Data Validator

Description

Data validation is typically used to make sure that incoming data has a certain quality.  Validation can occur for various reasons, for example if you suspect the incoming data doesn't have good quality or simply because you have a certain SLA in place.
The Data Validator step allows you to define simple rules to describe what the data in a field should look like.  This can be a value range, a distinct list of values or data lengths.

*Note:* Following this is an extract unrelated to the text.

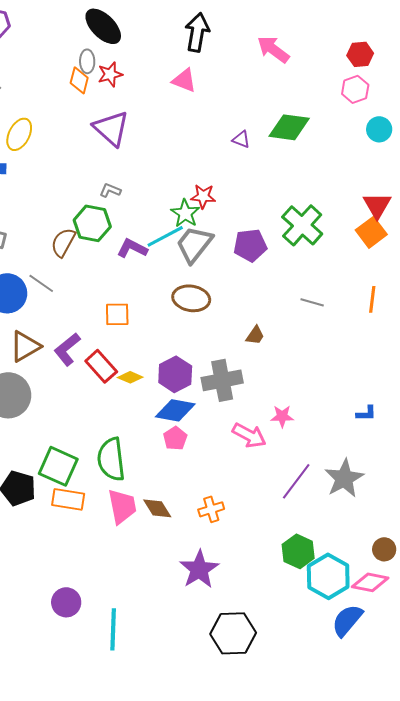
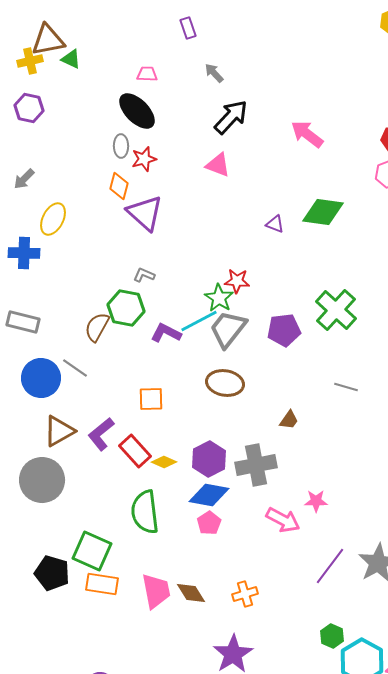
black arrow: (197, 32) -> (231, 117), turned 33
orange diamond: (79, 80) -> (119, 186), moved
green semicircle: (111, 459) -> (145, 512), moved
green hexagon: (298, 551) -> (332, 636), size x0.7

This step allows for an unlimited amount of validation rules to be applied in a single step on the incoming data.

Version

This step was introduced in version 3.1.0-M1 of Pentaho Data Integration.

Options

Option

Description

Step name

The name that uniquely identifies the step.

Name of field to validate

The name of the field to validate

Error code

The error code to pass to error handling for this validation rule. (overrides the default)

Error description

The error description to pass to error handling for this validation rule. (overrides the default)

Type

  • Verify data type? :  Check this if you want to specify a certain data type to match.
  • Data type : specify the data type of the data specified in this dialog or the data type to verify
  • Conversion mask : the mask to use to convert the data specified in this validation rule
  • Decimal symbol: the decimal symbol to use to convert the data specified in this validation rule

Data

This block of information contains the actual bulk of the validation rule

  • Null allowed? :  Disable this option if you don't want to allow null values in the data for the selected field.
  • Max string length : Verify the length of the string-form of the data of the selected field, make sure it's shorter than or as long as the length specified here.
  • Min string length : Verify the length of the string-form of the data of the selected field, make sure it's longer than or as long as the length specified here.
  • Maximum value : Verify the data of the selected field and see if it's not higher than the maximum value specified here.
  • Minimum value : Verify the data of the selected field and see if it's not lower than the minimum value specified here.
  • Expected start string : the string value of the value we validate needs to start with this value (when specified)
  • Expected end string : : the string value of the value we validate needs to end with this value (when specified)
  • Regular expression expected to match : the string value of the value we validate needs to match this regular expression (when specified)
  • Regular expression not allowed to match : the string value of the value we validate is not allowed to match this regular expression (when specified)
  • Allowed values : Make sure that the data of the selected field is only one of the values in the list.
    You can use the buttons to the right to add or remove values from the list.
  • Read allowed values from another step? : enable this option to source the data from another step in the transformation. 
    This effectively removes the need to hard code allowed values.  You can now store them in a database table or a file somewhere.
    You also need to specify the step and field to read from if this option is selected.
    IMPORTANT : For every validation that sources data you need to specify a different step to read from.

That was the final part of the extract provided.